Gentle muscle relaxation exercises:

Stretching

  • Gently tuck your chin in towards your chest and rotate your head toward one shoulder until you feel a gentle stretch in the neck muscles on the opposite side of your neck. Hold 10 to 15 counts and then relax. Do 5 – 10 repetitions on each side.
  • Gently tuck your chin in towards your chest until you feel a gentle stretch in the muscles along the back of your neck. Hold 10 counts and then relax. Do 5 -10 repetitions.
  • Keeping your mouth closed, slowly tilt your head back until you feel a gentle stretch in the muscles along the front of your neck. Hold 10 counts and then relax. Do 5 -10 repetitions.
  • Keeping your head in line with your shoulders, slowly bend your neck to the side until you feel a gentle stretch along the opposite side of your neck. Hold 10 counts and then relax. Do 5 -10 repetitions on each side.

Avoid neck rolling! Head circles may compress the cervical discs and may also damage nerves and blood vessels in the neck.

Strengthening

  • Tuck in chin. Push head back against your hands or the floor (if lying on your back). Hold 3-5 counts. Do 10-20 repetitions.
  • Place your hand on the side of your head. Tuck your chin in and push your head to the side, against your hand. Hold 3-5 counts. Do 10-20 repetitions.

Practice proper techniques and posture correction to alleviate any undue strain on the neck during work and other activities.

  • In a sitting position – When sitting in any position, the natural curves of the spine must be maintained. Use the arm rests and chair back to support yourself or, if necessary, sit with your back against a wall.
  • In a lying position – Avoid propping head or upper body up on one arm and hand.

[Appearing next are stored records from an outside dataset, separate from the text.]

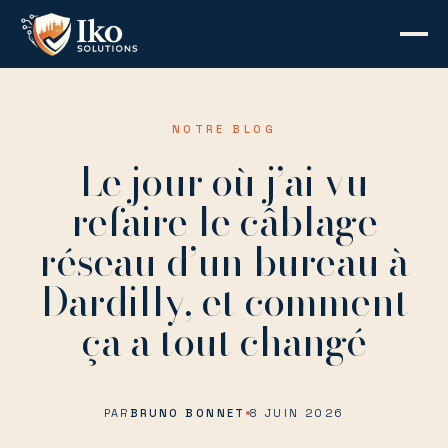
Aller
au
contenu
NOTRE BLOG
Le jour où j’ai vu
refaire le câblage
réseau d’un bureau à
Dardilly, et comment
ça a tout changé
PAR
BRUNO BONNET
8 JUIN 2026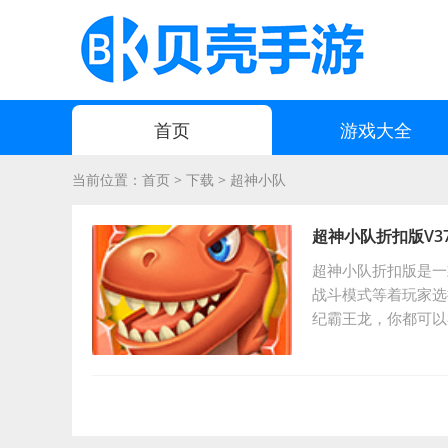
首页
游戏大全
当前位置：
首页
>
下载
>
超神小队
超神小队折扣版V37.
超神小队折扣版是一
战斗模式等着玩家选
纪霸王龙，你都可以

Propping compromises the neck, and places strain on the joints of the arms, wrists, and hands.
  • At night, use only one pillow when lying on your back or sides. When lying on your side, you may find that placing a pillow at your back or between your legs helps maintain a restful posture.

Physiotherapists are healthcare professionals who help people of all ages and lifestyles gain and maintain their desired level of active living and physical mobility. With their applied knowledge and understanding of the human body in action, physiotherapists are able to help you to increase your mobility, relieve pain, build strength and improve balance and cardiovascular function. Physiotherapists not only treat injuries, they also teach you how to prevent the onset of pain or injury that can limit your activity

HOW DO I FIND A PHYSIOTHERAPIST?

Finding a physiotherapist may vary from province to province. Here are some suggestions:

  • Check the yellow pages of your local telephone book for listings of physiotherapists and physiotherapy clinics. You can make an appointment with a physiotherapist directly anywhere in Canada;
  • Ask for a recommendation from your family doctor. While a direct referral is not necessary, your physician may be able to suggest a physiotherapist for your particular concern. Further, while many physiotherapy services are covered by provincial health care plans, Workers’ Compensation plans and private insurance, some insurance companies require a doctor’s referral for reimbursement;
  • Visit the web site of the Canadian Physiotherapy Association at www.physiotherapy.ca to access our “Find A Physiotherapist” directory and to find out more information about physiotherapy. The CPA web site can also link you to resources for finding physiotherapists through provincial association branches and regulatory colleges.